# magnet cleaners



## croatian2 (Mar 17, 2011)

looking for input here if magnetic glass cleaners work well. I have never used them.


----------



## mec102778 (Feb 17, 2011)

I just started using one that came with a tank I purchased from craigslist. Have to say all I could wish is that it was a little bigger, and I'm not sure why but this one doesn't slide.... very well. Kind of bounces and skipps but clean the inside of the tank very nice.

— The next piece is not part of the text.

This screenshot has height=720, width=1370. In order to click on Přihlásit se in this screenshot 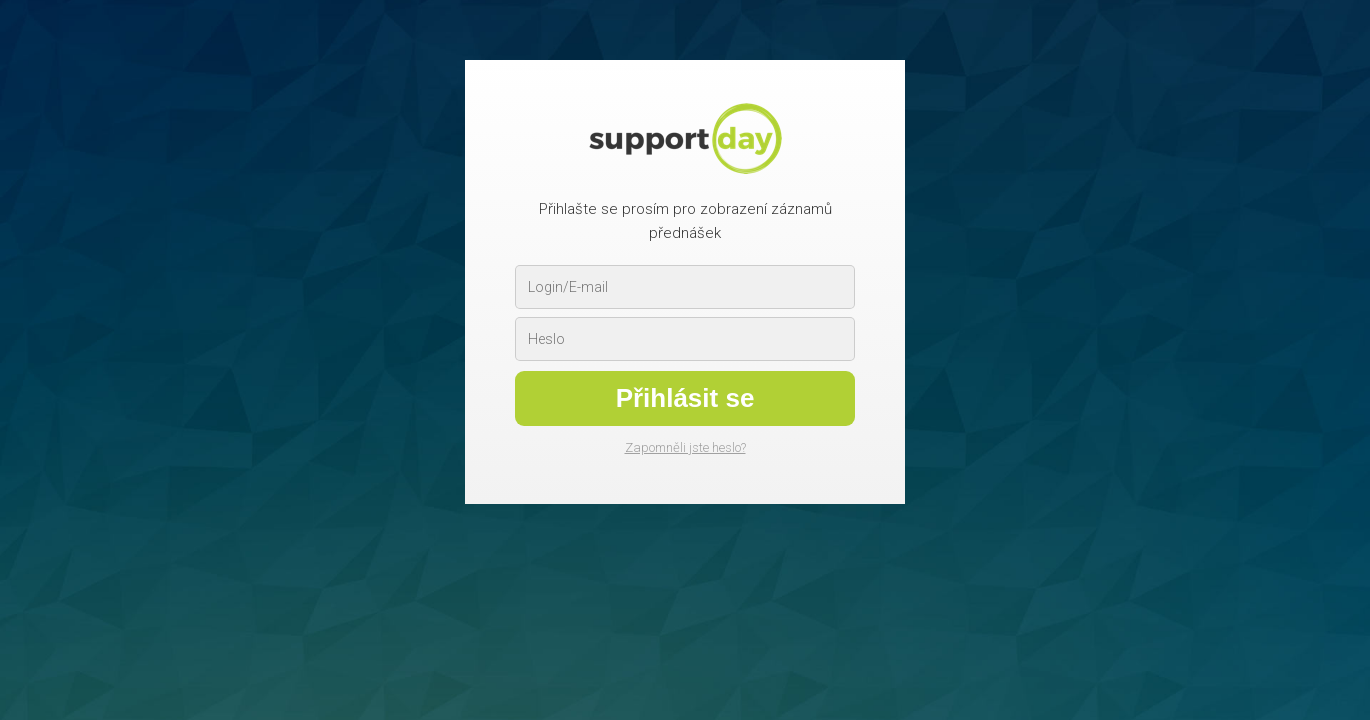, I will do `click(685, 398)`.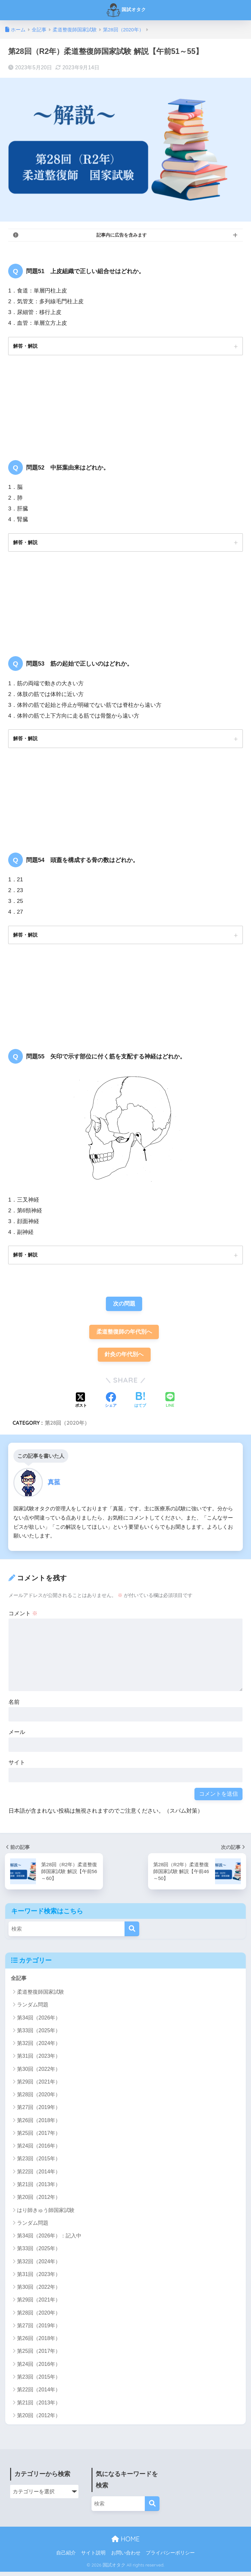 The height and width of the screenshot is (2576, 251). I want to click on 第24回（2016年）, so click(38, 2150).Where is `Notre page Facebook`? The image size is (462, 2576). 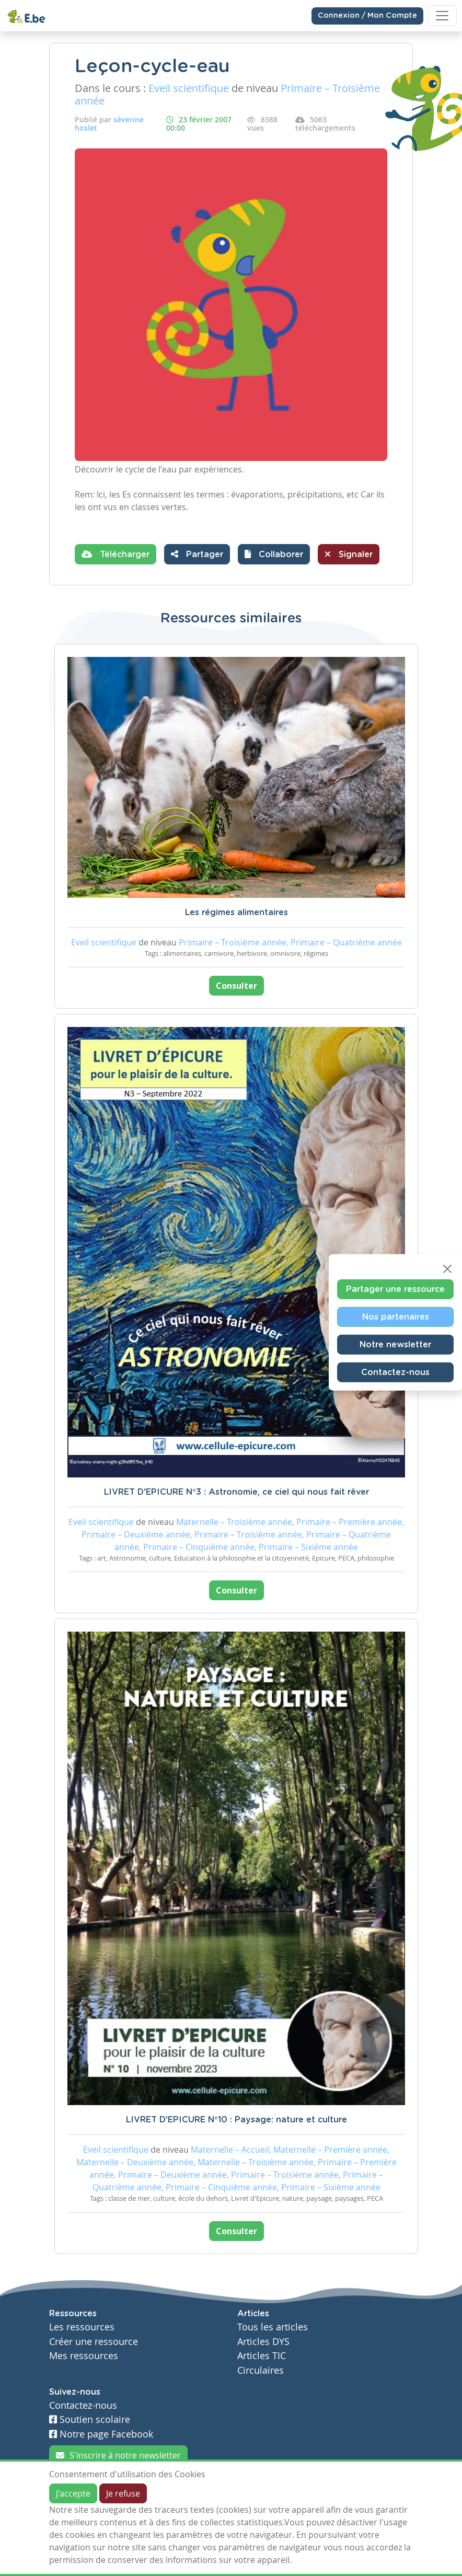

I love it and would recommend to at least get the cheap (little) one and give it a shot.


----------



## M1ster Stanl3y (Dec 10, 2010)

I'm the oppisite, it does some cleaning but not enough to skimp on regular tank maintance, I use mine to wipe the water marks from evaperation


----------



## jrman83 (Jul 9, 2010)

They work well, but I would just recommend scrubbing your glass when you do your weekly maintenance, assuming it is weekly. Just be careful that nothing get underneath it or you can scratch your glass very easily.


----------



## WhiteGloveAquatics (Sep 3, 2009)

I spent the extra cash and got the mag float ones, they clean the glass crystal clean. I am very impressed with them.


----------



## phys (Feb 4, 2011)

I purchased a nano-mag for my tanks and it works quite well. I dont have a lot of stuff on my tank to begin with except on my sw so this does quite well.


----------



## snail (Aug 6, 2010)

I don't usually need to use anything else to clean my glass, and they do a good job. Just need to be careful no little bits of grit or sand get stuck between and scratch your glass, as mentioned.


----------



## roacan (Dec 25, 2010)

I got a small mag float as well and it cleaned some green algae sticking in the glass.


----------



## swampcat874 (Dec 12, 2010)

Works well on my 55 gallon Not so well on my 100 gallon , glass to thick.


----------



## danilykins (Dec 22, 2010)

I have a magnet float. When I came home from vacation my glass was covered in algae, I used the magnet float and it scrubbed it right off. You have to move it in circles or it will leave tiny stripes lol but it works pretty well.


----------